Use of this new way to sign in without a password will be optional, and it remains to be seen how many people will take advantage. The feature was rolled out first in the Yahoo mail app and will be extended to the company’s other apps later.
Passwords have long been the primary identifier and authenticating tool for online accounts. However, they have proven to be vulnerable as people fail to follow the advice of choosing a unique and complex password combining small letters, capital letters and symbols for all of our accounts.
Determined identity thieves have been able to steal passwords by hacking into companies with weak security and stealing massive amounts of data, including passwords. If a person uses the same password for all of their accounts — as many people do — it becomes easy for an identity thief to gain access to multiple accounts, including online banking accounts through a data breach in which the victim’s universal password is stolen.
Other times, identity thieves will use password-cracking software that can easily pick out simple passwords by using billions of combinations. If you have a password that appears in the dictionary or is a simple numerical sequence such as 12345, you are toast.
If any of your financial accounts have been breached, you’ll need to take special care to make sure no one is trying to use credit in your name. Get your free credit report from myBankrate.
Watch those security questions
Another way that identity thieves gain access to your account is by changing your password by answering your security question. This is how Sarah Palin’s email account was compromised during the 2008 presidential campaign when the hacker answered her security question of where she met her husband by merely going to Wikipedia and finding out she met him at Wasilla High School in Alaska.
Despite the availability on many accounts of dual-factor authentication whereby you are sent a 1-time code on your smartphone after you enter your password that you must use in order to gain access to your account, many people are resistant to use it, often out of sheer laziness.
How to make your passwords safer
But there is a simple way to make your passwords and security questions safer.

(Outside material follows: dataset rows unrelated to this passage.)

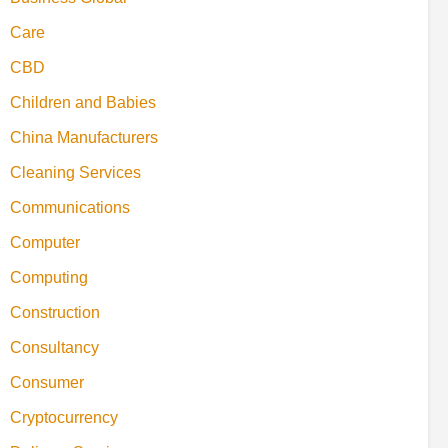
Care
CBD
Children and Babies
China Manufacturers
Cleaning Services
Communications
Computer
Computing
Construction
Consultancy
Consumer
Cryptocurrency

Start off by taking a phrase that is easy to remember, such as “IDon’tLikePasswords.” This can be the basic element of all your passwords. Then, for added security, add a few symbols, so it reads, for example, IDon’tLikePasswords!!!. This is a strong password that is long and combines lowercase and capital letters with symbols. Now all you need to do is to adapt that basic password for each of your accounts to make it unique for each account. For example, you could adapt this for your Amazon account by making it IDon’tLikePasswords!!!Ama. That is a strong password that is easy to remember.
As for your security question, you may think that unlike Palin, the information required to answer a security question about you would not be readily available to an identity thief. Think again. Not only is there a tremendous amount of information about you that can be found on the Internet, many of us provide information to identity thieves by posting too much personal information on social media.
Strengthen your security question
So how do you make a strong security question?
You do it through nonsense. Pick a question, like what is your favorite color and make the answer “seven.” No one will be able to guess the answer to this question, and it is so ridiculous that you will remember it.
Passwords and security questions may not be around forever, but they will certainly be the dominant authentication tools for the foreseeable future, and with a little effort, you can make these resistant to the attacks of identity thieves.
Steve Weisman is a lawyer, a professor at Bentley University in Waltham, Massachusetts, author of “Identity Theft Alert” and editor of the blog scamicide.com.